En République démocratique du Congo, le « Laboratoire communautaire » lance une initiative visant à faire des étudiants des acteurs de premier plan dans la recherche de solutions aux conflits qui affectent leurs communautés. À travers cette démarche, les jeunes chercheurs seront appelés à aller sur le terrain, notamment dans les écoles et les universités, pour identifier les tensions existantes, écouter les populations et recueillir des propositions directement issues des communautés.
L’initiative repose sur une approche participative : plutôt que de rechercher des réponses uniquement au niveau institutionnel, le « Laboratoire communautaire » entend donner la parole aux communautés elles-mêmes et permettre aux étudiants de documenter les réalités auxquelles elles sont confrontées.
Sur le terrain, les étudiants auront notamment pour mission d’observer les facteurs susceptibles d’alimenter les tensions, d’échanger avec les différents acteurs communautaires et de recueillir leurs expériences et propositions. Les informations collectées devraient ensuite contribuer à faire émerger des pistes de solutions adaptées aux réalités locales.
L’objectif affiché est de transformer ces recherches en propositions concrètes susceptibles de contribuer à la prévention des conflits, au dialogue entre les communautés et au renforcement d’une culture de paix en République démocratique du Congo.

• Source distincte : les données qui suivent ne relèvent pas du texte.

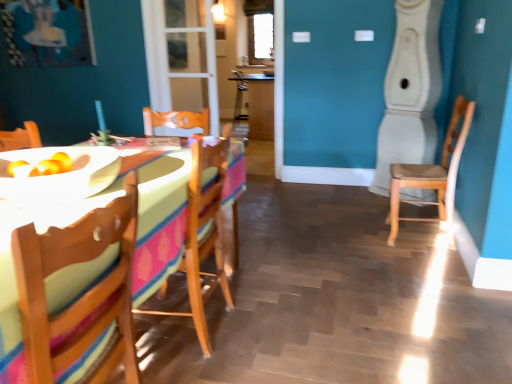 What do you see at coordinates (82, 295) in the screenshot?
I see `wooden chair at left, the first chair viewed from the left` at bounding box center [82, 295].

Describe the element at coordinates (256, 104) in the screenshot. The width and height of the screenshot is (512, 384). I see `wooden table at center` at that location.

Describe the element at coordinates (59, 175) in the screenshot. This screenshot has height=384, width=512. I see `white glossy bowl at center` at that location.

Where is `white glossy bowl at center`? The image size is (512, 384). white glossy bowl at center is located at coordinates (59, 175).

What do you see at coordinates (160, 222) in the screenshot? The image size is (512, 384). I see `wooden table at left` at bounding box center [160, 222].

Measure the distance between point [251,50] and camera.

6.17 meters.

What do you see at coordinates (433, 176) in the screenshot?
I see `wooden chair at right, which ranks as the first chair in back-to-front order` at bounding box center [433, 176].

The width and height of the screenshot is (512, 384). I want to click on wooden chair at left, which ranks as the third chair in right-to-left order, so click(82, 295).

Can you confirm if wooden chair at left, which is counted as the third chair, starting from the back, is positioned to the left of white glossy bowl at center?

No.

Considering the points (40, 346) and (74, 192), which point is behind, point (40, 346) or point (74, 192)?

The point (74, 192) is behind.

Can you tell me how much wooden chair at left, which is counted as the first chair, starting from the front, and white glossy bowl at center differ in facing direction?

The facing directions of wooden chair at left, which is counted as the first chair, starting from the front, and white glossy bowl at center are 179 degrees apart.

From the image's perspective, is wooden table at center positioned above or below white glossy bowl at center?

Clearly, from the image's perspective, wooden table at center is above white glossy bowl at center.

Is point (247, 105) closer or farther from the camera than point (46, 151)?

Point (247, 105) is positioned farther from the camera compared to point (46, 151).

This screenshot has width=512, height=384. I want to click on bowl in front of the wooden table at center, so click(59, 175).

Is wooden table at center positioned with its back to wooden chair at center, the second chair viewed from the left?

No, wooden table at center's orientation is not away from wooden chair at center, the second chair viewed from the left.

Which is more to the right, wooden table at center or wooden chair at center, placed as the 2th chair when sorted from right to left?

wooden table at center is more to the right.

Is the depth of wooden table at center greater than that of wooden chair at center, placed as the 2th chair when sorted from right to left?

Yes, it is behind wooden chair at center, placed as the 2th chair when sorted from right to left.

Image resolution: width=512 pixels, height=384 pixels. What are the coordinates of `the 2nd chair located beneath the wooden table at center (from a real-world perspective)` in the screenshot? It's located at [x=203, y=234].

Which object is positioned more to the right, wooden chair at right, the 1th chair in the right-to-left sequence, or wooden chair at center, the second chair viewed from the left?

From the viewer's perspective, wooden chair at right, the 1th chair in the right-to-left sequence, appears more on the right side.

From the image's perspective, is wooden chair at right, the 1th chair in the right-to-left sequence, on wooden chair at center, the second chair in the front-to-back sequence?

Yes, from the image's perspective, wooden chair at right, the 1th chair in the right-to-left sequence, is on top of wooden chair at center, the second chair in the front-to-back sequence.

Who is more distant, wooden chair at right, acting as the third chair starting from the left, or wooden chair at center, which ranks as the 2th chair in back-to-front order?

Positioned behind is wooden chair at right, acting as the third chair starting from the left.

Looking at the image, does wooden chair at right, the 3th chair viewed from the front, seem bigger or smaller compared to wooden chair at center, which ranks as the 2th chair in back-to-front order?

wooden chair at right, the 3th chair viewed from the front, is smaller than wooden chair at center, which ranks as the 2th chair in back-to-front order.

From the image's perspective, who appears lower, white glossy bowl at center or transparent glass door at center?

white glossy bowl at center is shown below in the image.

Is white glossy bowl at center at the right side of transparent glass door at center?

No.

Considering the positions of point (80, 177) and point (151, 16), is point (80, 177) closer or farther from the camera than point (151, 16)?

Point (80, 177).

Is white glossy bowl at center surrounding transparent glass door at center?

No, transparent glass door at center is located outside of white glossy bowl at center.

How far apart are wooden chair at center, which ranks as the 2th chair in back-to-front order, and white glossy bowl at center?

A distance of 50.00 centimeters exists between wooden chair at center, which ranks as the 2th chair in back-to-front order, and white glossy bowl at center.

From the image's perspective, is wooden chair at center, which ranks as the 2th chair in back-to-front order, on white glossy bowl at center?

Actually, wooden chair at center, which ranks as the 2th chair in back-to-front order, appears below white glossy bowl at center in the image.

Which object is further away from the camera, wooden chair at center, which ranks as the 2th chair in back-to-front order, or white glossy bowl at center?

Positioned behind is wooden chair at center, which ranks as the 2th chair in back-to-front order.

Would you say wooden chair at center, which ranks as the 2th chair in back-to-front order, is to the left or to the right of white glossy bowl at center in the picture?

From the image, it's evident that wooden chair at center, which ranks as the 2th chair in back-to-front order, is to the right of white glossy bowl at center.

How much distance is there between wooden chair at left, which is counted as the third chair, starting from the back, and clear glass window at upper center?

wooden chair at left, which is counted as the third chair, starting from the back, and clear glass window at upper center are 17.20 feet apart.

Does wooden chair at left, which is counted as the third chair, starting from the back, lie behind clear glass window at upper center?

No, the depth of wooden chair at left, which is counted as the third chair, starting from the back, is less than that of clear glass window at upper center.

In the scene shown: Considering the sizes of objects wooden chair at left, which is counted as the third chair, starting from the back, and clear glass window at upper center in the image provided, who is taller, wooden chair at left, which is counted as the third chair, starting from the back, or clear glass window at upper center?

clear glass window at upper center.

Is point (33, 335) positioned in front of point (256, 54)?

Yes, point (33, 335) is in front of point (256, 54).

Find the location of `bowl located on the left of wooden chair at left, which is counted as the third chair, starting from the back`. bowl located on the left of wooden chair at left, which is counted as the third chair, starting from the back is located at coordinates (59, 175).

The width and height of the screenshot is (512, 384). Identify the location of table that appears above the white glossy bowl at center (from the image's perspective). (256, 104).

Which object lies further to the anchor point wooden table at center, wooden chair at center, placed as the 2th chair when sorted from right to left, or clear glass window at upper center?

wooden chair at center, placed as the 2th chair when sorted from right to left, lies further to wooden table at center than the other object.

Estimate the real-world distances between objects in this image. Which object is further from wooden chair at right, the 3th chair viewed from the front, wooden table at center or wooden table at left?

wooden table at center lies further to wooden chair at right, the 3th chair viewed from the front, than the other object.

Consider the image. Considering their positions, is wooden chair at left, the first chair viewed from the left, positioned closer to wooden chair at right, acting as the third chair starting from the left, than white glossy bowl at center?

white glossy bowl at center.

Looking at the image, which one is located further to wooden table at center, wooden chair at left, which is counted as the first chair, starting from the front, or clear glass window at upper center?

wooden chair at left, which is counted as the first chair, starting from the front, is positioned further to the anchor wooden table at center.

Considering their positions, is wooden table at center positioned further to wooden chair at right, acting as the third chair starting from the left, than white glossy bowl at center?

The object further to wooden chair at right, acting as the third chair starting from the left, is wooden table at center.

From the image, which object appears to be farther from wooden table at left, wooden chair at center, which ranks as the 2th chair in back-to-front order, or wooden chair at right, acting as the third chair starting from the left?

wooden chair at right, acting as the third chair starting from the left, is positioned further to the anchor wooden table at left.

Which object lies nearer to the anchor point wooden table at left, wooden chair at left, which is counted as the first chair, starting from the front, or clear glass window at upper center?

Based on the image, wooden chair at left, which is counted as the first chair, starting from the front, appears to be nearer to wooden table at left.

From the image, which object appears to be farther from wooden table at left, wooden chair at right, which ranks as the first chair in back-to-front order, or transparent glass door at center?

transparent glass door at center.

Identify the location of glass door positioned between wooden chair at right, which ranks as the first chair in back-to-front order, and clear glass window at upper center from near to far. The height and width of the screenshot is (384, 512). (181, 56).

You are a GUI agent. You are given a task and a screenshot of the screen. Output one action in this format:
    pyautogui.click(x=<x>, y=<y>)
    Task: Click on the chair positioned between wooden chair at center, the second chair viewed from the left, and clear glass window at upper center from near to far
    Image resolution: width=512 pixels, height=384 pixels.
    Given the screenshot: What is the action you would take?
    pyautogui.click(x=433, y=176)

Locate an element on the screen. This screenshot has width=512, height=384. glass door positioned between wooden chair at center, placed as the 2th chair when sorted from right to left, and clear glass window at upper center from near to far is located at coordinates (181, 56).

You are a GUI agent. You are given a task and a screenshot of the screen. Output one action in this format:
    pyautogui.click(x=<x>, y=<y>)
    Task: Click on the glass door positioned between white glossy bowl at center and wooden table at center from near to far
    Image resolution: width=512 pixels, height=384 pixels.
    Given the screenshot: What is the action you would take?
    pyautogui.click(x=181, y=56) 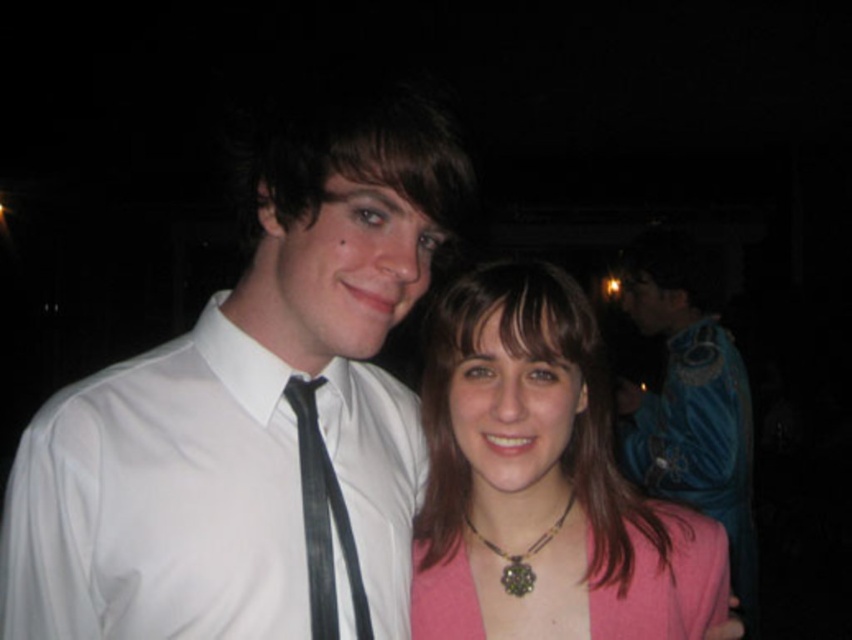 Question: Does white smooth shirt at center have a smaller size compared to pink fabric dress at center?

Choices:
 (A) no
 (B) yes

Answer: (A)

Question: Which object is the closest to the blue velvet robe at right?

Choices:
 (A) white smooth shirt at center
 (B) pink fabric at center
 (C) black satin tie at center

Answer: (B)

Question: Is white smooth shirt at center to the right of multicolored beaded necklace at center from the viewer's perspective?

Choices:
 (A) no
 (B) yes

Answer: (A)

Question: Is pink fabric dress at center to the left of black satin tie at center from the viewer's perspective?

Choices:
 (A) no
 (B) yes

Answer: (A)

Question: Estimate the real-world distances between objects in this image. Which object is closer to the multicolored beaded necklace at center?

Choices:
 (A) pink fabric dress at center
 (B) pink fabric at center
 (C) white smooth shirt at center
 (D) black satin tie at center

Answer: (A)

Question: Among these points, which one is farthest from the camera?

Choices:
 (A) (746, 540)
 (B) (337, 509)
 (C) (459, 397)
 (D) (527, 554)

Answer: (A) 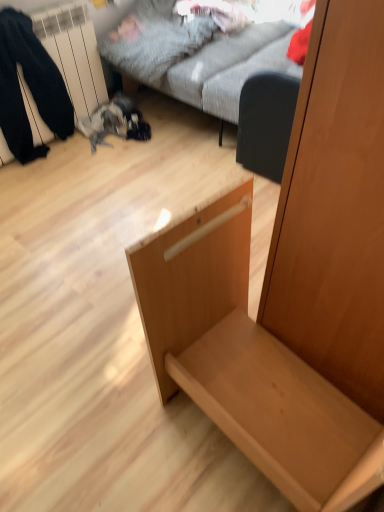 Question: Is black fabric pants at left situated inside light wood drawer at center or outside?

Choices:
 (A) inside
 (B) outside

Answer: (B)

Question: From the image's perspective, is black fabric pants at left above or below light wood drawer at center?

Choices:
 (A) below
 (B) above

Answer: (B)

Question: Considering the real-world distances, which object is farthest from the light wood drawer at center?

Choices:
 (A) black matte swivel chair at center-right
 (B) textured gray fabric couch at upper center
 (C) black fabric pants at left

Answer: (C)

Question: Based on their relative distances, which object is farther from the black fabric pants at left?

Choices:
 (A) textured gray fabric couch at upper center
 (B) black matte swivel chair at center-right
 (C) light wood drawer at center

Answer: (C) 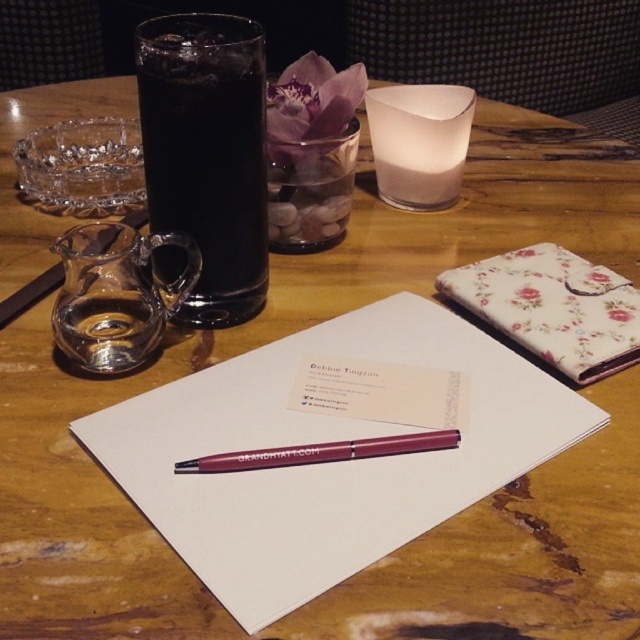 Between black glass at upper left and matte burgundy pen at center, which one appears on the left side from the viewer's perspective?

From the viewer's perspective, black glass at upper left appears more on the left side.

Based on the photo, between black glass at upper left and matte burgundy pen at center, which one appears on the right side from the viewer's perspective?

Positioned to the right is matte burgundy pen at center.

Does point (188, 97) lie behind point (301, 449)?

Yes, point (188, 97) is farther from viewer.

The height and width of the screenshot is (640, 640). Identify the location of black glass at upper left. (208, 154).

Between floral fabric wallet at center and white frosted glass candle at center, which one is positioned lower?

floral fabric wallet at center is below.

Is floral fabric wallet at center bigger than white frosted glass candle at center?

Yes, floral fabric wallet at center is bigger than white frosted glass candle at center.

Which is behind, point (604, 333) or point (442, 157)?

Positioned behind is point (442, 157).

Find the location of a particular element. floral fabric wallet at center is located at coordinates click(x=554, y=307).

Which is behind, point (202, 314) or point (396, 147)?

Positioned behind is point (396, 147).

Which is below, black glass at upper left or white frosted glass candle at center?

Positioned lower is black glass at upper left.

Is point (257, 177) positioned before point (451, 145)?

Yes.

Find the location of a particular element. The width and height of the screenshot is (640, 640). black glass at upper left is located at coordinates (208, 154). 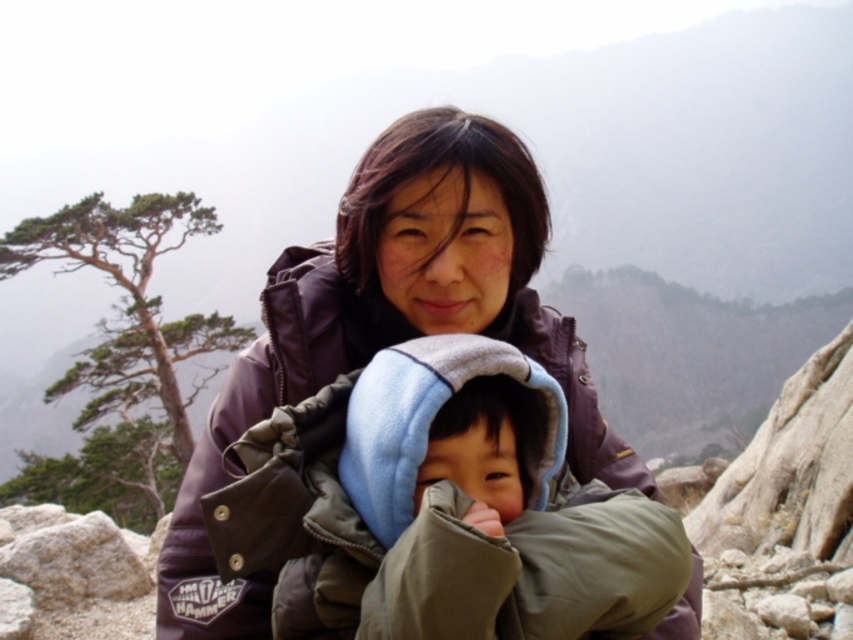 Question: Which object is closer to the camera taking this photo?

Choices:
 (A) matte purple jacket at center
 (B) light gray fleece jacket at center

Answer: (B)

Question: Which object appears farthest from the camera in this image?

Choices:
 (A) light gray fleece jacket at center
 (B) matte purple jacket at center

Answer: (B)

Question: Which of the following is the closest to the observer?

Choices:
 (A) light gray fleece jacket at center
 (B) matte purple jacket at center

Answer: (A)

Question: Can you confirm if light gray fleece jacket at center is thinner than matte purple jacket at center?

Choices:
 (A) yes
 (B) no

Answer: (A)

Question: Is light gray fleece jacket at center below matte purple jacket at center?

Choices:
 (A) no
 (B) yes

Answer: (B)

Question: Is light gray fleece jacket at center thinner than matte purple jacket at center?

Choices:
 (A) no
 (B) yes

Answer: (B) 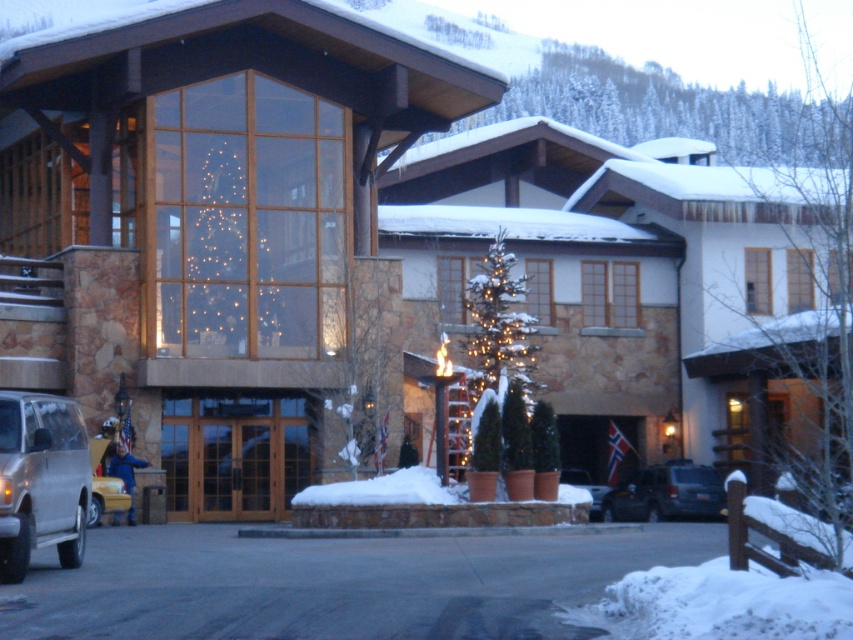 Question: Which point is closer to the camera?

Choices:
 (A) yellow matte taxi at lower left
 (B) gold metallic suv at lower left
 (C) white fluffy snow at center
 (D) matte silver suv at center

Answer: (B)

Question: Based on their relative distances, which object is nearer to the white fluffy snow at center?

Choices:
 (A) dark gray suv at center
 (B) matte silver suv at center
 (C) gold metallic suv at lower left

Answer: (B)

Question: Which object appears closest to the camera in this image?

Choices:
 (A) dark gray suv at center
 (B) white fluffy snow at center
 (C) gold metallic suv at lower left
 (D) matte silver suv at center

Answer: (C)

Question: Does yellow matte taxi at lower left have a greater width compared to matte silver suv at center?

Choices:
 (A) no
 (B) yes

Answer: (A)

Question: From the image, what is the correct spatial relationship of dark gray suv at center in relation to white fluffy snow at center?

Choices:
 (A) left
 (B) right

Answer: (B)

Question: Is gold metallic suv at lower left smaller than yellow matte taxi at lower left?

Choices:
 (A) no
 (B) yes

Answer: (A) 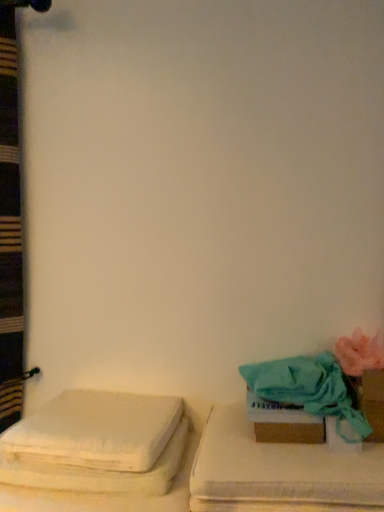 Question: In the image, is white fabric cushion at left, the 2th furniture positioned from the right, on the left side or the right side of pink fabric flower at right?

Choices:
 (A) left
 (B) right

Answer: (A)

Question: Based on their sizes in the image, would you say white fabric cushion at left, arranged as the first furniture when viewed from the left, is bigger or smaller than pink fabric flower at right?

Choices:
 (A) small
 (B) big

Answer: (B)

Question: Which object is positioned closest to the brown cardboard box at lower right?

Choices:
 (A) teal fabric towel at lower right
 (B) white fabric cushion at left, the 2th furniture positioned from the right
 (C) teal fabric cushion at right, which is the second furniture from left to right
 (D) pink fabric flower at right

Answer: (A)

Question: Which object is the farthest from the teal fabric towel at lower right?

Choices:
 (A) brown cardboard box at lower right
 (B) pink fabric flower at right
 (C) teal fabric cushion at right, which is the 1th furniture in right-to-left order
 (D) white fabric cushion at left, arranged as the first furniture when viewed from the left

Answer: (D) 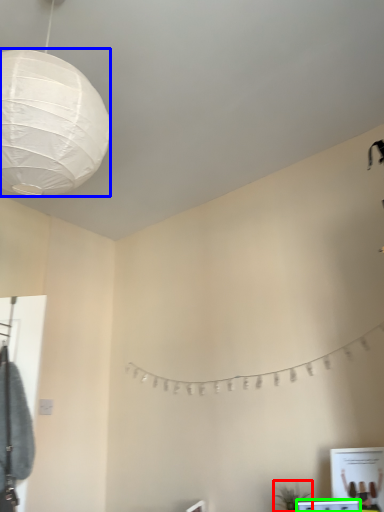 Question: Which is farther away from plant (highlighted by a red box)? lantern (highlighted by a blue box) or vanity (highlighted by a green box)?

Choices:
 (A) lantern
 (B) vanity

Answer: (A) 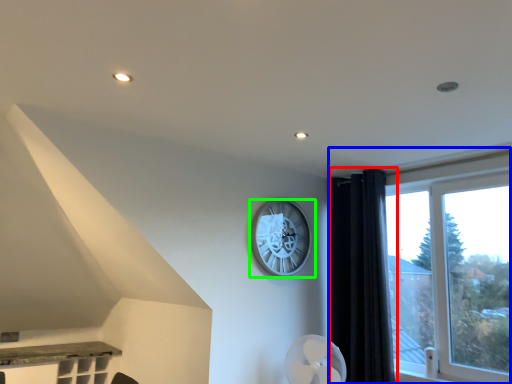 Question: Estimate the real-world distances between objects in this image. Which object is farther from curtain (highlighted by a red box), window (highlighted by a blue box) or wall clock (highlighted by a green box)?

Choices:
 (A) window
 (B) wall clock

Answer: (B) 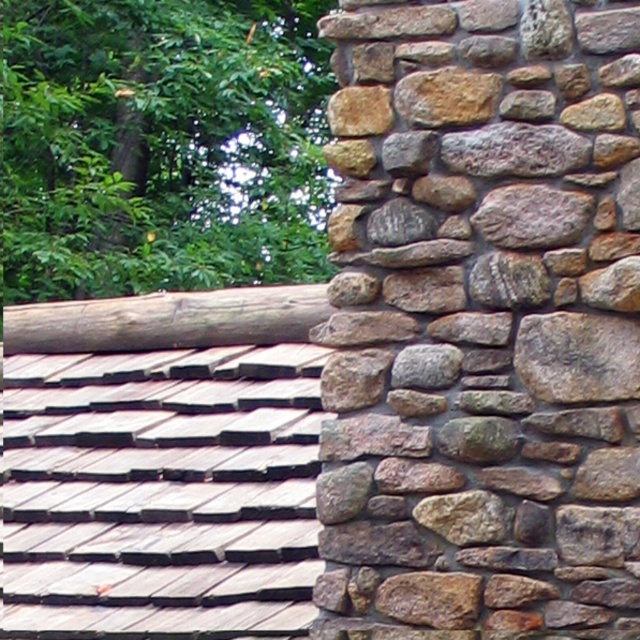 Question: Is natural stone wall at right below brown rough log at upper left?

Choices:
 (A) yes
 (B) no

Answer: (A)

Question: Which point appears farthest from the camera in this image?

Choices:
 (A) (262, 308)
 (B) (598, 464)

Answer: (A)

Question: Can you confirm if natural stone wall at right is positioned above brown rough log at upper left?

Choices:
 (A) no
 (B) yes

Answer: (A)

Question: Observing the image, what is the correct spatial positioning of natural stone wall at right in reference to brown rough log at upper left?

Choices:
 (A) below
 (B) above

Answer: (A)

Question: Which of the following is the farthest from the observer?

Choices:
 (A) natural stone wall at right
 (B) brown rough log at upper left

Answer: (B) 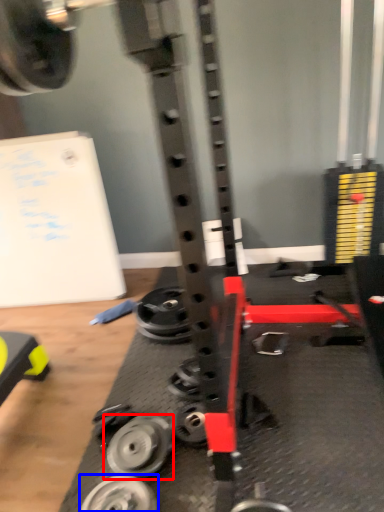 Question: Which point is closer to the camera, wheel (highlighted by a red box) or wheel (highlighted by a blue box)?

Choices:
 (A) wheel
 (B) wheel

Answer: (B)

Claudine Byamungu, coordinatrice du « Laboratoire communautaire », explique au micro d’Eugide Abalawi la vision portée par cette initiative :
« Nous voulons placer les étudiants au cœur de la recherche des solutions aux conflits qui existent dans leurs propres communautés, parce que nous estimons qu’ils ont un rôle important à jouer dans la construction de la paix. Ils vont aller sur le terrain, dans les écoles, dans les universités et au sein des différentes communautés, pour essayer de comprendre les tensions qui existent, mais surtout pour écouter les personnes concernées. Il ne s’agit pas simplement de constater qu’il y a un conflit, mais de chercher à comprendre ses causes, ses manifestations et les conséquences qu’il produit sur la communauté. Les étudiants vont également recueillir les propositions qui viennent de la base, parce que les populations ont souvent une connaissance très précise de leurs problèmes et peuvent aussi proposer des solutions adaptées à leur réalité. Notre ambition est de transformer toutes ces informations en propositions concrètes et pacifiques qui pourront contribuer à prévenir les conflits et à renforcer la cohésion sociale. Nous voulons que les jeunes comprennent qu’ils ne sont pas seulement des observateurs des crises qui touchent notre pays, mais qu’ils peuvent devenir de véritables acteurs de changement et participer à la construction d’une paix durable en République démocratique du Congo », explique Claudine Byamungu.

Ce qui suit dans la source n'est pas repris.